A top aide to Russian opposition leader Aleksei Navalny says he was attacked on the street with a metal pipe in Moscow, the latest incident in what Navalny calls a state-sanctioned campaign of violence and intimidation against supporters of his presidential bid.
Nikolai Lyaskin, head of the Moscow bureau of Navalny's presidential campaign,said on Twitter that shortly after he left the campaign headquarters in the city's central district on September 15, an unidentified assailant struck him several times from behind with the pipe and then fled the scene.
"Some scumbag just attacked me from behind," Lyaskin wrote.
Lyaskin said in a subsequent tweet that he was taken to the hospital by ambulance.
He told Russian media outlets that he was hit once in the back of the head with the pipe, but that the other blows largely missed their mark.
The extent of his injuries was not immediately clear.
Lyaskin posted photographs of what he said was the weapon, which was wrapped in newspaper. He told the RBK business daily that the weapon was a "steel pipe."
Lyaskin said later on September 15 that he was diagnosed with a concussion and posted a copy of the medical report on Twitter. He added that he was filing a police report.
The state-run TASS news agency quoted Moscow police as saying they were conducting a probe of the alleged attack.

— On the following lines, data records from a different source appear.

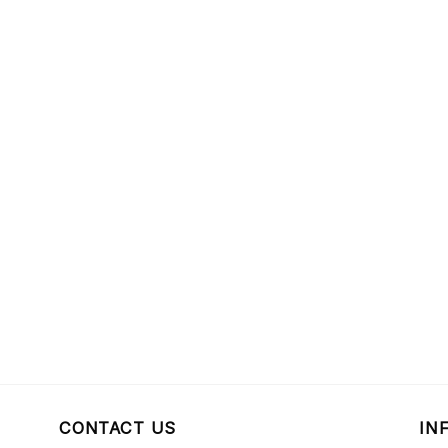
CONTACT US
IN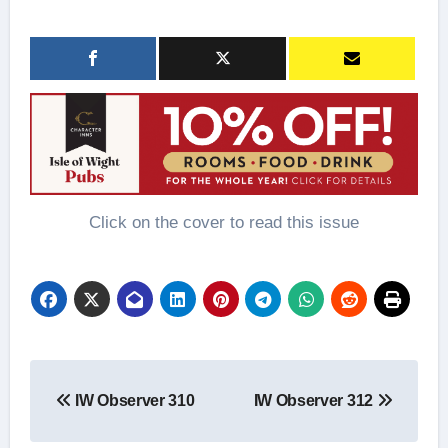
Click on the cover to read this issue
Post
IW Observer 310
IW Observer 312
navigation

Navalny and his supporters accuse the authorities of giving tacit approval to acts of violence against them by failing to identify and prosecute assailants targeting them.
"The attack on Nikolai Lyaskin is, of course, the result of the lack of police action against the scum who carried out earlier attacks," Ivan Zhdanov, a lawyer for Navalny, wrote on Twitter.
Navalny posted a photograph of the alleged weapon on Twitter, writing, "What is this if not attempted murder?"
Navalny himself suffered a chemical burn to his eye in April when an assailant splashed green antiseptic on the opposition leader's face. He underwent surgery in Spain the following month due to the injury.
The anticorruption crusader is attempting to run in the March 2018 presidential election, which is widely expected to hand President Vladimir Putin a new six-year term.
Since announcing his candidacy in December 2016, Navalny has opened more than 60 campaign offices in different regions of Russia.
In June, however, the Central Election Commission said that Navalny was ineligible to run for public office because of a financial-crimes conviction that he calls politically motivated.
The New York-based Human Rights Watch (HRW) said in a statement last week that "radical nationalists and pro-Putin groups have physically attacked and threatened" Navalny's campaigners, and that "official investigations into these incidents have not been effective."
HRW added that Russian police are "systematically" interfering with Navalny's attempts to run for president by raiding his campaign offices, "arbitrarily" detaining campaign volunteers, and carrying out "other actions that unjustifiably interfere with campaigning."
Putin has not announced whether he will run, but is expected to seek and secure a fourth term.
The Kremlin has dismissed Navalny, who finished second in Moscow's 2013 mayoral election with around 27 percent of the vote, as a convict and a marginal political figure.